A common demonstration, illustrated below, consists of a ball resting at one end of a board of length and elevated at an angle è. A light cup is attached to the board at r so that it will catch the ball when the support stick is suddenly removed.
(a) Show that the ball will lag behind the falling board when è < 35.3°
(b) If the board is 1.40 m long and is supported at angle è = 33.8°, how far from the moving end of the board should the cup be placed?
1 cm
i would apply conservation of momentum
To answer this question, we need to analyze the forces acting on the ball and the board. Let's break it down step by step:
(a) To show that the ball will lag behind the falling board when è < 35.3°, we can consider the forces acting on the ball. The key forces are the gravitational force and the normal force exerted by the board.

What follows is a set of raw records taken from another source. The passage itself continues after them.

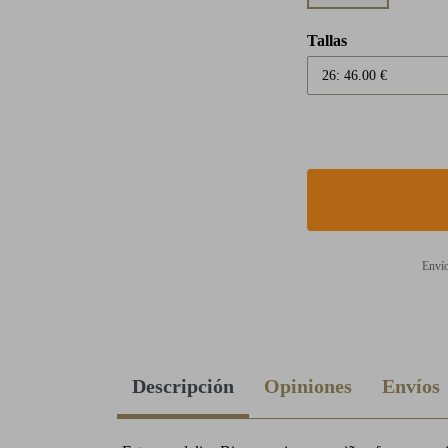
Tallas
Envío
Descripción
Opiniones
Envíos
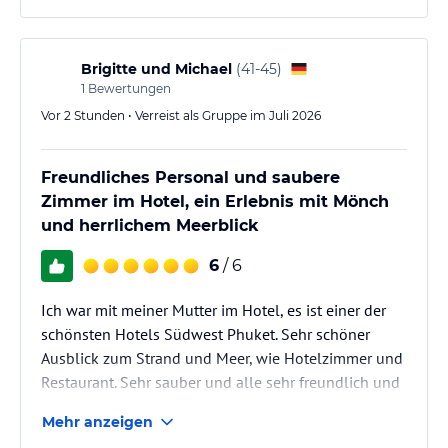
Sonnenbaden einlädt. Der Pool ist zwar nicht
besonders groß, dafür aber sehr schön gestaltet und
ausgesprochen gemütlich.
Brigitte und Michael
(
41-45
)
Das Frühstücksbuffet bietet eine ausgezeichnete
1
Bewertungen
Auswahl und…
Vor 2 Stunden • Verreist als Gruppe im Juli 2026
Freundliches Personal und saubere
Zimmer im Hotel, ein Erlebnis mit Mönch
und herrlichem Meerblick
6
/ 6
Ich war mit meiner Mutter im Hotel, es ist einer der
schönsten Hotels Südwest Phuket. Sehr schöner
Ausblick zum Strand und Meer, wie Hotelzimmer und
Restaurant. Sehr sauber und alle sehr freundlich und
hilfsbereit. Wir kommen wieder... und jeden Freitag
Mehr anzeigen
kommt der Mönch zum Beten, war sehr schön.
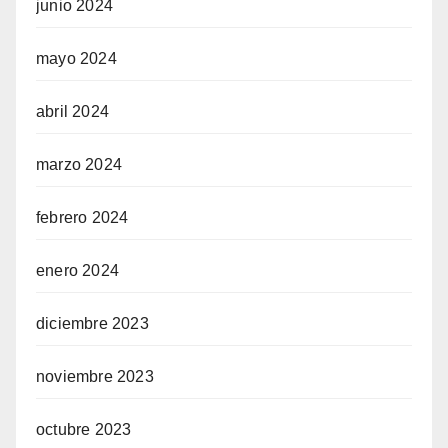
junio 2024
mayo 2024
abril 2024
marzo 2024
febrero 2024
enero 2024
diciembre 2023
noviembre 2023
octubre 2023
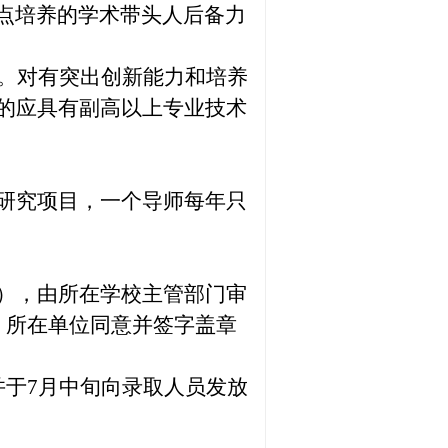
点培养的学术带头人后备力
岁。对有突出创新能力和培养
下的应具有副高以上专业技术
研究项目，一个导师每年只
），由所在学校主管部门审
，所在单位同意并签字盖章
并于7月中旬向录取人员发放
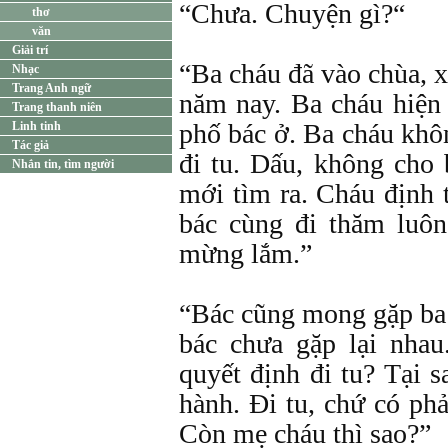
“Chưa. Chuyện gì?“
thơ
văn
Giải trí
“Ba cháu đã vào chùa, x
Nhạc
Trang Anh ngữ
năm nay. Ba cháu hiện
Trang thanh niên
phố bác ở. Ba cháu khô
Linh tinh
Tác giả
đi tu. Dấu, không cho 
Nhắn tin, tìm người
mới tìm ra. Cháu định 
bác cùng đi thăm luô
mừng lắm.”
“Bác cũng mong gặp ba 
bác chưa gặp lại nha
quyết định đi tu? Tại s
hành. Ði tu, chứ có ph
Còn mẹ cháu thì sao?”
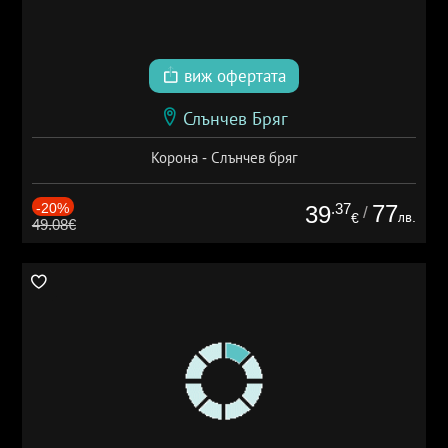
виж офертата
Слънчев Бряг
Корона - Слънчев бряг
-20%
.37
77
39
/
лв.
€
49.08€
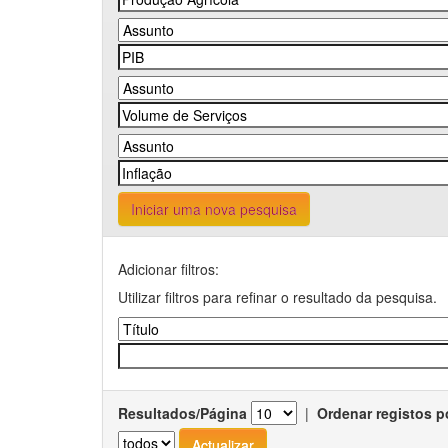
Iniciar uma nova pesquisa
Adicionar filtros:
Utilizar filtros para refinar o resultado da pesquisa.
Resultados/Página
|
Ordenar registos p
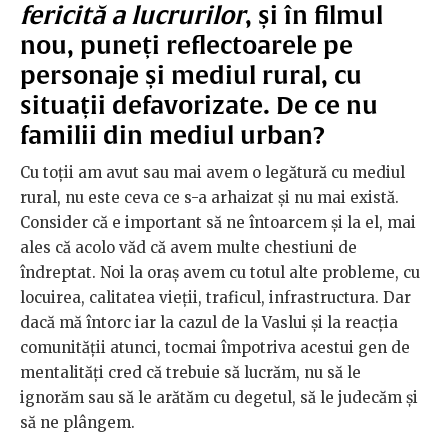
fericită a lucrurilor
, și în filmul
nou, puneți reflectoarele pe
personaje și mediul rural, cu
situații defavorizate. De ce nu
familii din mediul urban?
Cu toții am avut sau mai avem o legătură cu mediul
rural, nu este ceva ce s-a arhaizat și nu mai există.
Consider că e important să ne întoarcem și la el, mai
ales că acolo văd că avem multe chestiuni de
îndreptat. Noi la oraș avem cu totul alte probleme, cu
locuirea, calitatea vieții, traficul, infrastructura. Dar
dacă mă întorc iar la cazul de la Vaslui și la reacția
comunității atunci, tocmai împotriva acestui gen de
mentalități cred că trebuie să lucrăm, nu să le
ignorăm sau să le arătăm cu degetul, să le judecăm și
să ne plângem.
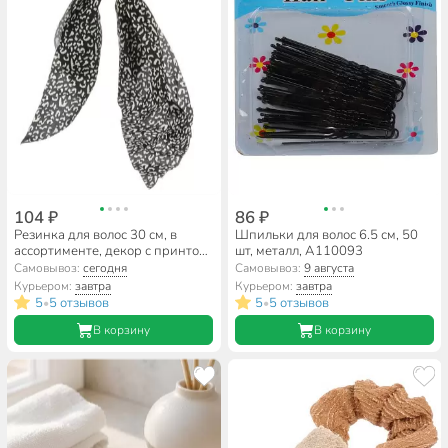
104 ₽
86 ₽
Резинка для волос 30 см, в
Шпильки для волос 6.5 см, 50
ассортименте, декор с принтом,
шт, металл, A110093
Y4-11615
Самовывоз:
сегодня
Самовывоз:
9 августа
Курьером:
завтра
Курьером:
завтра
5
5 отзывов
5
5 отзывов
•
•
В корзину
В корзину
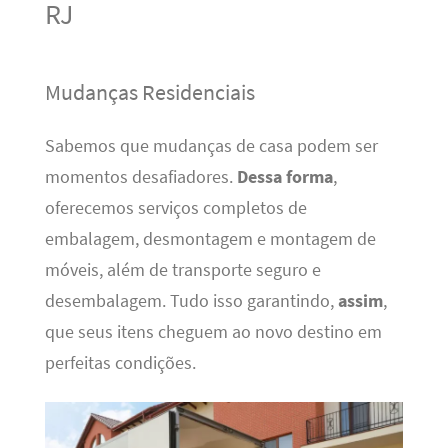
RJ
Mudanças Residenciais
Sabemos que mudanças de casa podem ser
momentos desafiadores.
Dessa forma
,
oferecemos serviços completos de
embalagem, desmontagem e montagem de
móveis, além de transporte seguro e
desembalagem. Tudo isso garantindo,
assim
,
que seus itens cheguem ao novo destino em
perfeitas condições.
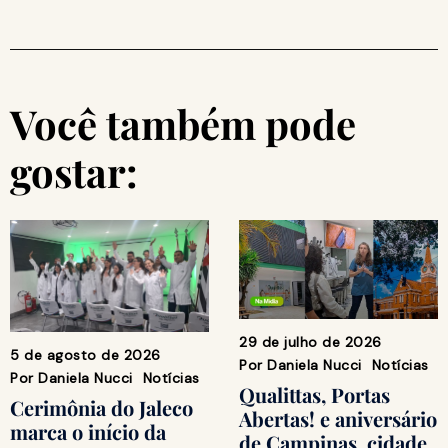
Você também pode
gostar:
29 de julho de 2026
5 de agosto de 2026
Por
Daniela Nucci
Notícias
Por
Daniela Nucci
Notícias
Qualittas, Portas
Cerimônia do Jaleco
Abertas! e aniversário
marca o início da
de Campinas, cidade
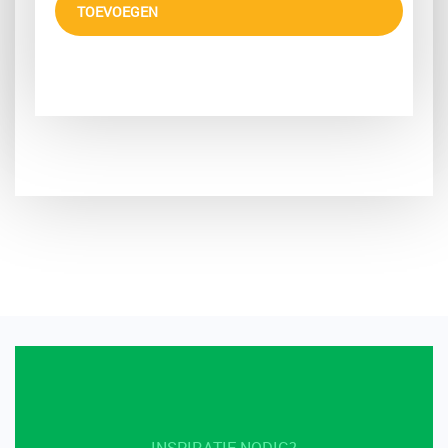
TOEVOEGEN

The gravitational force acting on the ball can be decomposed into two components: one parallel to the board (mg * sin(è)) and one perpendicular to the board (mg * cos(è)), where m is the mass of the ball and g is the acceleration due to gravity.
Since the ball is resting on the board, there must be a normal force exerted by the board in the opposite direction of the perpendicular component of the gravitational force (mg * cos(è)).

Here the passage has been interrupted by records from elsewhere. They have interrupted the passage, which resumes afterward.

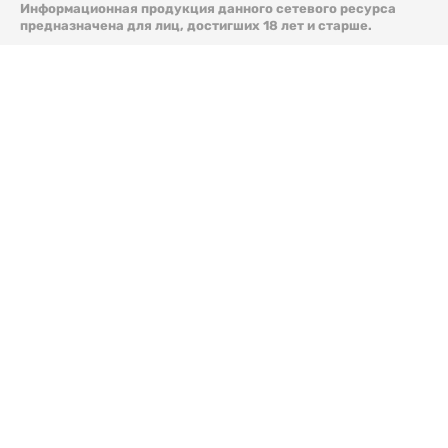
Информационная продукция данного сетевого ресурса
предназначена для лиц, достигших 18 лет и старше.
© 2026 Liter.kz. Все права защищены.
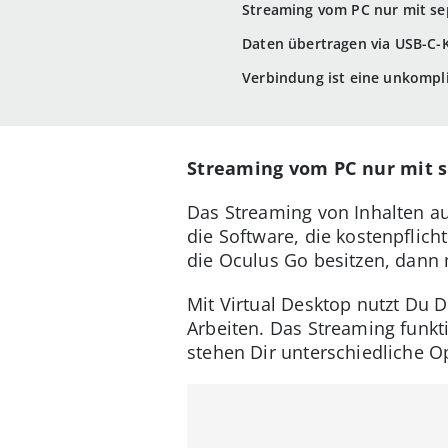
Streaming vom PC nur mit se
Daten übertragen via USB-C-
Verbindung ist eine unkompli
Streaming vom PC nur mit 
Das Streaming von Inhalten au
die Software, die kostenpflicht
die Oculus Go besitzen, dann 
Mit Virtual Desktop nutzt Du 
Arbeiten. Das Streaming funkt
stehen Dir unterschiedliche O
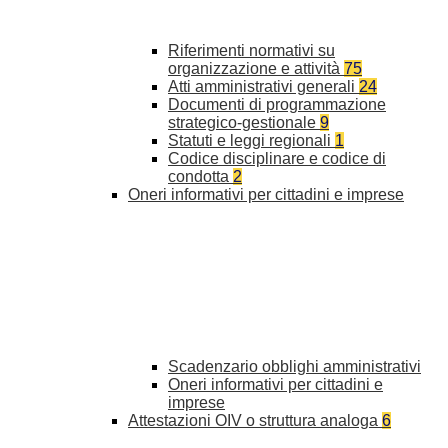
Riferimenti normativi su
organizzazione e attività
75
Atti amministrativi generali
24
Documenti di programmazione
strategico-gestionale
9
Statuti e leggi regionali
1
Codice disciplinare e codice di
condotta
2
Oneri informativi per cittadini e imprese
Scadenzario obblighi amministrativi
Oneri informativi per cittadini e
imprese
Attestazioni OIV o struttura analoga
6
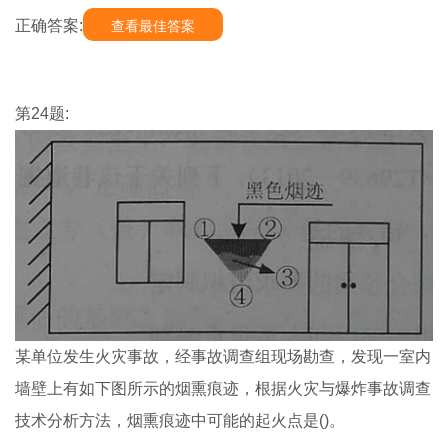
正确答案:
查看最佳答案
第24题:
某单位发生火灾事故，经事故调查组现场勘查，发现一室内
墙壁上有如下图所示的烟熏痕迹，根据火灾与爆炸事故调查
技术分析方法，烟熏痕迹中可能的起火点是()。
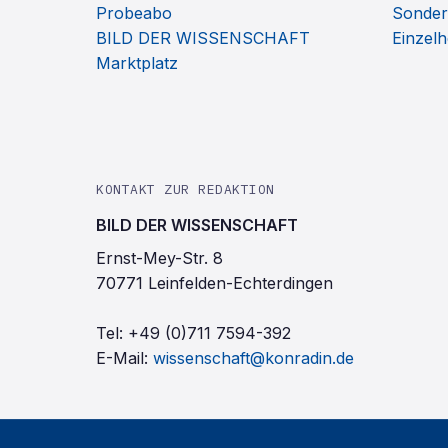
Probeabo
Sonder
BILD DER WISSENSCHAFT
Einzelh
Marktplatz
KONTAKT ZUR REDAKTION
BILD DER WISSENSCHAFT
Ernst-Mey-Str. 8
70771 Leinfelden-Echterdingen
Tel:
+49 (0)711 7594-392
E-Mail:
wissenschaft@konradin.de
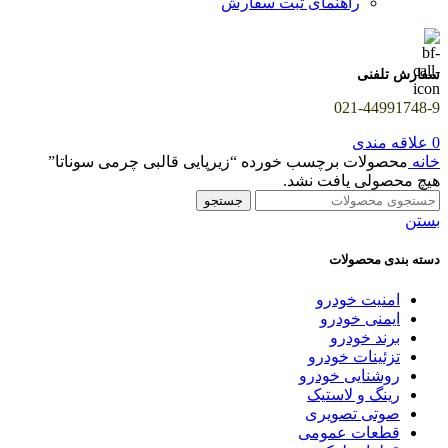
راهنمای ثبت سفارش
سفارش تلفنی
021-44991748-9
0
علاقه مندی
خانه
محصولات برچسب خورده “زیرپایی قالبی چرمی سوناتا”
هیچ محصولی یافت نشد.
جستجو
بستن
دسته بندی محصولات
امنیت خودرو
ایمنی خودرو
برند خودرو
تزئینات خودرو
روشنایی خودرو
رینگ و لاستیک
صوتی تصویری
قطعات عمومی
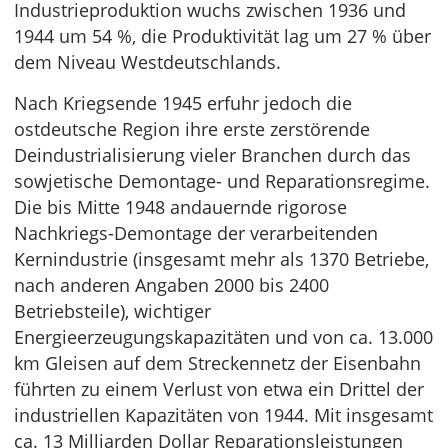
Industrieproduktion wuchs zwischen 1936 und
1944 um 54 %, die Produktivität lag um 27 % über
dem Niveau Westdeutschlands.
Nach Kriegsende 1945 erfuhr jedoch die
ostdeutsche Region ihre erste zerstörende
Deindustrialisierung vieler Branchen durch das
sowjetische Demontage- und Reparationsregime.
Die bis Mitte 1948 andauernde rigorose
Nachkriegs-Demontage der verarbeitenden
Kernindustrie (insgesamt mehr als 1370 Betriebe,
nach anderen Angaben 2000 bis 2400
Betriebsteile), wichtiger
Energieerzeugungskapazitäten und von ca. 13.000
km Gleisen auf dem Streckennetz der Eisenbahn
führten zu einem Verlust von etwa ein Drittel der
industriellen Kapazitäten von 1944. Mit insgesamt
ca. 13 Milliarden Dollar Reparationsleistungen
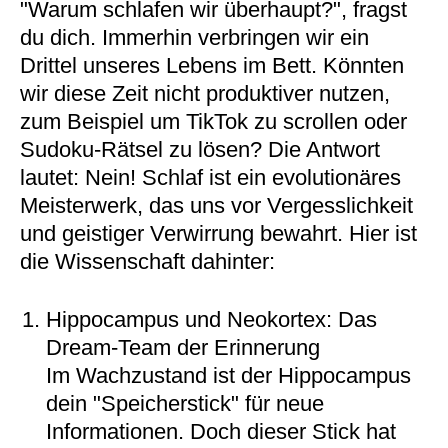
"Warum schlafen wir überhaupt?", fragst
du dich. Immerhin verbringen wir ein
Drittel unseres Lebens im Bett. Könnten
wir diese Zeit nicht produktiver nutzen,
zum Beispiel um TikTok zu scrollen oder
Sudoku-Rätsel zu lösen? Die Antwort
lautet: Nein! Schlaf ist ein evolutionäres
Meisterwerk, das uns vor Vergesslichkeit
und geistiger Verwirrung bewahrt. Hier ist
die Wissenschaft dahinter:
Hippocampus und Neokortex: Das
Dream-Team der Erinnerung
Im Wachzustand ist der Hippocampus
dein "Speicherstick" für neue
Informationen. Doch dieser Stick hat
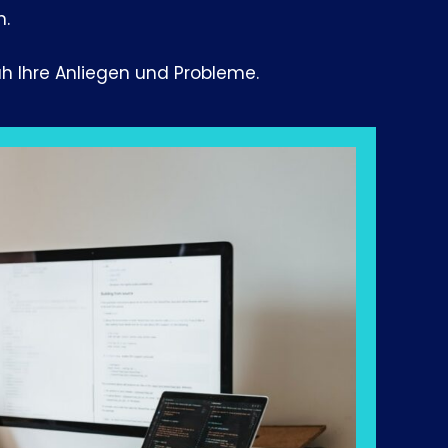
n.
nah Ihre Anliegen und Probleme.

When the support stick is suddenly removed, the board starts to fall under the influence of gravity. Due to the angle, there will be a component of the gravitational force pulling the ball towards the moving end of the board. This component is mg * sin(è).
However, the ball experiences a horizontal force due to its inertia (resistance to motion). This horizontal force tends to keep the ball at its original position when the board falls. As a result, the ball lags behind the falling board.

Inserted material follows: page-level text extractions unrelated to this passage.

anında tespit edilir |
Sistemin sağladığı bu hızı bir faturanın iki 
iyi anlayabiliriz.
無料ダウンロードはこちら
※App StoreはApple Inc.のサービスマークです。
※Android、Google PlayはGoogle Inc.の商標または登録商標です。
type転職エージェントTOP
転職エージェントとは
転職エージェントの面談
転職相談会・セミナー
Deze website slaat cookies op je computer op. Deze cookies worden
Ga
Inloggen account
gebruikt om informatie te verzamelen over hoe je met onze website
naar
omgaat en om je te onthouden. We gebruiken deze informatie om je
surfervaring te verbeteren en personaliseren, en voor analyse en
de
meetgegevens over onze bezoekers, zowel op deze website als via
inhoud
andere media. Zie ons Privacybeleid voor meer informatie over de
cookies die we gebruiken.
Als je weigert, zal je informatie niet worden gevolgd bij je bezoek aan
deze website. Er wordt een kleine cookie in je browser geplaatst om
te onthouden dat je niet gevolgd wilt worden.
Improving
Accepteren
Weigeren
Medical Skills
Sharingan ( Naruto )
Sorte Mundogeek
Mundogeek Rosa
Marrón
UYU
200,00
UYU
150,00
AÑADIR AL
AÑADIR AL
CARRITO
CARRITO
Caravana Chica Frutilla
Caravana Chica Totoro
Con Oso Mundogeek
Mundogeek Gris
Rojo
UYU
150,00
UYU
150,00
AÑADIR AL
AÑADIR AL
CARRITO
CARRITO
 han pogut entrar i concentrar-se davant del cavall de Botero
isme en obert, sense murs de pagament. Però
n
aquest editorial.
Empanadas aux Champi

To find the critical angle at which the ball will no longer lag behind the falling board, we need to equate the horizontal force (mg * sin(è)) to the frictional force between the ball and the board. When the angle è is larger than this critical angle, the ball will move with the board.
Now, we can set up an equation to find the critical angle:
μ * mg * cos(è) = mg * sin(è)
Here, μ represents the coefficient of static friction between the ball and the board. We can simplify the equation to:
μ * cos(è) = sin(è)
Dividing both sides by cos(è), we get:
μ = tan(è)
To find the critical angle, we need to find the inverse tangent (also known as arctan) of the coefficient of static friction:
è = arctan(μ)
Since we want to find the angle when the ball lags behind the board, we need to determine the maximum value of the coefficient of static friction. For most surfaces, this coefficient ranges from 0.4 to 1.0.
Therefore, to answer part (a), we can evaluate the inverse tangent expression when the coefficient of static friction is at its maximum (let's assume μ = 1.0):
è = arctan(1.0)
è ≈ 45°
Since 35.3° is less than 45°, the ball will lag behind the falling board when è < 35.3°.
(b) Now let's calculate how far from the moving end of the board the cup should be placed. We know the length of the board (L = 1.40 m) and the desired angle (è = 33.8°).
First, we need to find the horizontal distance traveled by the board when the cup catches the ball. This distance is equal to the length of the board multiplied by the tangent of the angle:
x = L * tan(è)
x = 1.40 m * tan(33.8°)
Using a scientific calculator, we can evaluate this expression:
x ≈ 1.40 m * 0.6865
x ≈ 0.96 m
Therefore, the cup should be placed approximately 0.96 meters from the moving end of the board.
Note: This analysis assumes ideal conditions and neglects factors like air resistance and non-ideal surfaces.